The message: Shorter-dated debt is the place to be as traders gain confidence the Federal Reserve will keep interest rates on hold, at least through next week’s policy meeting. The extra yield investors demand to own 30-year rather than five-year securities, a measure of the yield curve, increased for a ninth straight day Wednesday. That’s the longest streak since 2012, data compiled by Bloomberg show.

Traders are favoring shorter maturities as a Fed on hold is seen as potentially stoking inflation, which erodes the value of debt maturing decades in the future. There’s another reason those maturities are lagging behind: international central banks are showing reluctance to extend the expansionary monetary policies that drove yields in Europe and Asia to record lows and stoked demand for long bonds in the U.S., too.
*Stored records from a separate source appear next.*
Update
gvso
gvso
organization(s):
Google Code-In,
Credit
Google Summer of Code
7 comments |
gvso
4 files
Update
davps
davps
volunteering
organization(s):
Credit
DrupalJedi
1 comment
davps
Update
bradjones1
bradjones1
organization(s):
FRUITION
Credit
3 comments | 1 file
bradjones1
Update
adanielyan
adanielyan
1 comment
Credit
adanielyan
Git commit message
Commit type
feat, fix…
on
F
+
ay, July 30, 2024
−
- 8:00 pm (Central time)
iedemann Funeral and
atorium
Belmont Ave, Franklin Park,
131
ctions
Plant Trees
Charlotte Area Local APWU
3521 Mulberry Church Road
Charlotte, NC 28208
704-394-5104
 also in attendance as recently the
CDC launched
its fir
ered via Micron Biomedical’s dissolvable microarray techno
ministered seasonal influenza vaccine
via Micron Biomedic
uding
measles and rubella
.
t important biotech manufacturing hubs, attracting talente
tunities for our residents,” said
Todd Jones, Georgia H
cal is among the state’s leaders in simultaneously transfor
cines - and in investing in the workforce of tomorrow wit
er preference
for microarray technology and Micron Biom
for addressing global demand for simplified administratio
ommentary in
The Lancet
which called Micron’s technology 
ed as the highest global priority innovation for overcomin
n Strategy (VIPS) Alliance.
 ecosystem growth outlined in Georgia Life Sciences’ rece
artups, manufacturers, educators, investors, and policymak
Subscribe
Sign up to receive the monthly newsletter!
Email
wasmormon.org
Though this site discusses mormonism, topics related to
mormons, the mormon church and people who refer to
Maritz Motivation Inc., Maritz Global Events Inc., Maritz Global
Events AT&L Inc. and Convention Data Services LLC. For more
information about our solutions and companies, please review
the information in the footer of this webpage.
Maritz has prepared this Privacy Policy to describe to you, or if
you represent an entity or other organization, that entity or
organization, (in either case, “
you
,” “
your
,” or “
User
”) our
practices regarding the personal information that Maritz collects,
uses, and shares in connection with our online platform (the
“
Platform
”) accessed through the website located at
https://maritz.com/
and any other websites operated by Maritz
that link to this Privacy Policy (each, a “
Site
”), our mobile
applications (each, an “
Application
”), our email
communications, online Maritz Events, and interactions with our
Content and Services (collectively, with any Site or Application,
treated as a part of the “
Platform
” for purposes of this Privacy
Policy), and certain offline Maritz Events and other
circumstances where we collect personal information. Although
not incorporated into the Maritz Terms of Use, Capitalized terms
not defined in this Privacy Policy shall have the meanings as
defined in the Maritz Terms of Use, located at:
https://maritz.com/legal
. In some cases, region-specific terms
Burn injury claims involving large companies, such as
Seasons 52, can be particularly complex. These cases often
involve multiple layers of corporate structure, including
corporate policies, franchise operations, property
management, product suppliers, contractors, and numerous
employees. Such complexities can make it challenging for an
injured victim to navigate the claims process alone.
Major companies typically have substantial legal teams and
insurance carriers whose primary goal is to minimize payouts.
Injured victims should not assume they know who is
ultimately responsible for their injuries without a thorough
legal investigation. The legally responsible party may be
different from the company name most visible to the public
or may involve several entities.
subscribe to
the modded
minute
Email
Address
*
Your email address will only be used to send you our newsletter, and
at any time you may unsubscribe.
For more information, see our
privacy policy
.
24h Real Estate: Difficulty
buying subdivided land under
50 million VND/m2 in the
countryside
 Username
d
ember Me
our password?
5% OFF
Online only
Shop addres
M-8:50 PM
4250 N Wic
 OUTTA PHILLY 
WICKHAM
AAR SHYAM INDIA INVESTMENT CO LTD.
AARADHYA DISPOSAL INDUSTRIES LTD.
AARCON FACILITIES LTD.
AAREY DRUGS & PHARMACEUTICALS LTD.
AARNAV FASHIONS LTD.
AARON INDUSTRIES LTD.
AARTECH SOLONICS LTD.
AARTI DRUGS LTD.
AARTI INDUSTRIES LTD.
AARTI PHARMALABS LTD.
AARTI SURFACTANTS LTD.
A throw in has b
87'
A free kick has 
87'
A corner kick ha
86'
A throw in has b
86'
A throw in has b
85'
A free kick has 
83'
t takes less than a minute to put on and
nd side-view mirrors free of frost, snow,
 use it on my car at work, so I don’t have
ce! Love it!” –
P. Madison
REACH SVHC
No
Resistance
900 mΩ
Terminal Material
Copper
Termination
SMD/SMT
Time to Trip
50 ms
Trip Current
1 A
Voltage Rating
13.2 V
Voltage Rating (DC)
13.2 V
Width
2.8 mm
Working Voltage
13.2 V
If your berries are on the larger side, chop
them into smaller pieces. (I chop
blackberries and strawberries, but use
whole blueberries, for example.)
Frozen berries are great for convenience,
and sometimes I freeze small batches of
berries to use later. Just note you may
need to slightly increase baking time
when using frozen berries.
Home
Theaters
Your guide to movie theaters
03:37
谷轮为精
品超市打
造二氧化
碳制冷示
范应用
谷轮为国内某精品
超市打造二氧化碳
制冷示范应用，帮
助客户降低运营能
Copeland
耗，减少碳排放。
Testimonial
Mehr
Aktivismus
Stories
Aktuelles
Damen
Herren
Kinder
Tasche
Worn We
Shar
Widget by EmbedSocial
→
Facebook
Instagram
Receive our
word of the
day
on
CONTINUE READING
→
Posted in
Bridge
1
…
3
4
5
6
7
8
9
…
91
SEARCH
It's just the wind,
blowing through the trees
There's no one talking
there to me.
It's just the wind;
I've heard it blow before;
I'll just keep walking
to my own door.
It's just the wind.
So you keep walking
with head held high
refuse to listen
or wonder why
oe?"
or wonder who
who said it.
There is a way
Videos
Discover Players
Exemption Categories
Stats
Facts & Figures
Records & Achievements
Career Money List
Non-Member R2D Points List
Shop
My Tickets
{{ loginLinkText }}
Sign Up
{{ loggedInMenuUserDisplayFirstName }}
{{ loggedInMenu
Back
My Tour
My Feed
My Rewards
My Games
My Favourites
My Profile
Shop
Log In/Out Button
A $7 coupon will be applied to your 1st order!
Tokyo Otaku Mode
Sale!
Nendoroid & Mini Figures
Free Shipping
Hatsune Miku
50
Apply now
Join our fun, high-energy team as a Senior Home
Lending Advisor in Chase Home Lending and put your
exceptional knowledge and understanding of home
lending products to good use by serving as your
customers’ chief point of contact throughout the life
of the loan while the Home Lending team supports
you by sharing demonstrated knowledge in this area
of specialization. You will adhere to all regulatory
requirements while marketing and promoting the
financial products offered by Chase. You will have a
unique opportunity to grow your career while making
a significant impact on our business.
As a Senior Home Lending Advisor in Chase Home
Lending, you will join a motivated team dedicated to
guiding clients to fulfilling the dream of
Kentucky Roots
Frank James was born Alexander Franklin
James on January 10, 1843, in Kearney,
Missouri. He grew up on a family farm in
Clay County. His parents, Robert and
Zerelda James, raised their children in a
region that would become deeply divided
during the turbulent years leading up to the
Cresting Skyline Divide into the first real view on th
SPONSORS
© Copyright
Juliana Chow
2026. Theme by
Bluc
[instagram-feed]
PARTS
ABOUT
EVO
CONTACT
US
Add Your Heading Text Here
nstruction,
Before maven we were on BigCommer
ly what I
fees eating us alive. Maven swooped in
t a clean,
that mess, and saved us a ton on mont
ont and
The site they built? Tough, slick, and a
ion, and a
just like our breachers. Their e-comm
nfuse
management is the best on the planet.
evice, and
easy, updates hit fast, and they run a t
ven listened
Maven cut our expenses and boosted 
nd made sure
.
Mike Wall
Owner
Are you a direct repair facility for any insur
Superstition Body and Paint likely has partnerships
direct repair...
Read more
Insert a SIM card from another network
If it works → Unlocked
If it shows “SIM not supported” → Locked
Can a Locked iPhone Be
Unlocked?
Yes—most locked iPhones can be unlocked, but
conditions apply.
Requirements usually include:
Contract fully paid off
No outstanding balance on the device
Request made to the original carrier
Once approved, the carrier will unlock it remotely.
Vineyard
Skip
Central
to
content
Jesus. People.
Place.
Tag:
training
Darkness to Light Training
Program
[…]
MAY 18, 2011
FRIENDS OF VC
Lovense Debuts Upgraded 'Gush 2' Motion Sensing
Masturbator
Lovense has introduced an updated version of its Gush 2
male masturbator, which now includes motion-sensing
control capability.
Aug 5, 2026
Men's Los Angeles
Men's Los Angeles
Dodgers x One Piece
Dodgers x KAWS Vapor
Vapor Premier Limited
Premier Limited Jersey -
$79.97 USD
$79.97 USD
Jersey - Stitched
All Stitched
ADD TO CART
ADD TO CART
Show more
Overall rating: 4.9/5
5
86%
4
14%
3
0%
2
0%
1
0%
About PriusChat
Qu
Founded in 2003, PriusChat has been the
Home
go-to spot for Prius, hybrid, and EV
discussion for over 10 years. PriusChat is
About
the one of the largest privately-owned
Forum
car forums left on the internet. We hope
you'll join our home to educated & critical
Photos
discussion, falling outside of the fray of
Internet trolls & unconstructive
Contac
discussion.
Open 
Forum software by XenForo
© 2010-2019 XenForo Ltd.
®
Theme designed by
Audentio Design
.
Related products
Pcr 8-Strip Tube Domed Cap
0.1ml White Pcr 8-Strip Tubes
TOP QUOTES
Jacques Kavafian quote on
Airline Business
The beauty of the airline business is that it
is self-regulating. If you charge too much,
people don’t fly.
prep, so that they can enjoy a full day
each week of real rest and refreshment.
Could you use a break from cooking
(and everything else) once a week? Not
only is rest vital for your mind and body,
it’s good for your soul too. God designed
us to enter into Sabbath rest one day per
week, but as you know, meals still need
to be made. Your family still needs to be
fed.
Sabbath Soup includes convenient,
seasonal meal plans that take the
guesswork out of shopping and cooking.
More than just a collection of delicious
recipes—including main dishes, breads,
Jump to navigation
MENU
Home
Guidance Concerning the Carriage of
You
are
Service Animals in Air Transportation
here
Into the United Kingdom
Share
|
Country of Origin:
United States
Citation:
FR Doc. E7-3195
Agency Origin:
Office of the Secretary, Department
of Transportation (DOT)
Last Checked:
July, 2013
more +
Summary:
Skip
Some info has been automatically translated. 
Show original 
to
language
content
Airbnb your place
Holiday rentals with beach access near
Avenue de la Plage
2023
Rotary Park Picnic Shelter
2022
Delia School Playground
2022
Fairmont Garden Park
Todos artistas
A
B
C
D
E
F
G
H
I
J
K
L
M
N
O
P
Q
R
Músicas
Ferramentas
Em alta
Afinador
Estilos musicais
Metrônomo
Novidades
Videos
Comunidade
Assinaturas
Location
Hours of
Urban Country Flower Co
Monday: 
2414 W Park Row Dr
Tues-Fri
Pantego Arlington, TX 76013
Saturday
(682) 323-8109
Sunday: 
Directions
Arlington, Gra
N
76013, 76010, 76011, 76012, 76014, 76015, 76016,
“More than rates, the curve shape has been consistent, and telling a strong story,” said Aaron Kohli, a fixed-income strategist in New York at BMO Capital Markets Corp., one of the 23 primary dealers that trade with the Fed. "Everyone thinks the Fed will be on hold forever."

The yield on benchmark U.S. 10-year notes were little changed at 1.71 percent as of 6:51 a.m. in London on Thursday, based on data compiled by Bloomberg. The price of the 1.5 percent security due in August 2026 was 98 3/32.

September Revival

The spread between five- and 30-year yields is rebounding after contracting in August to the narrowest since the first quarter of 2015. It was at 124 basis points, up from as little as 102 basis points last month.

The last time the yield curve steepened this quickly, in August 2012, primary dealers were offloading billions in 30-year bonds to the Fed as part of its debt-buying program.

Futures signal around a one-in-five chance that the policy makers will raise rates when they meet on Sept. 20-21, amid tepid economic growth and restrained inflation. Fed Governor Lael Brainard, who spoke Sept. 12 in the central bank’s final scheduled comments before the gathering, said prudence is warranted in the Fed’s rate path as boosting borrowing costs poses risks.

Thirty-year Treasuries had their biggest two-day selloff in more than a year last week after European Central Bank President Mario Draghi disappointed investors who were anticipating an extension to the institution’s bond-purchase plan. In July, Bank of Japan Governor Haruhiko Kuroda opted against expanding the nation’s unprecedented easy money policies.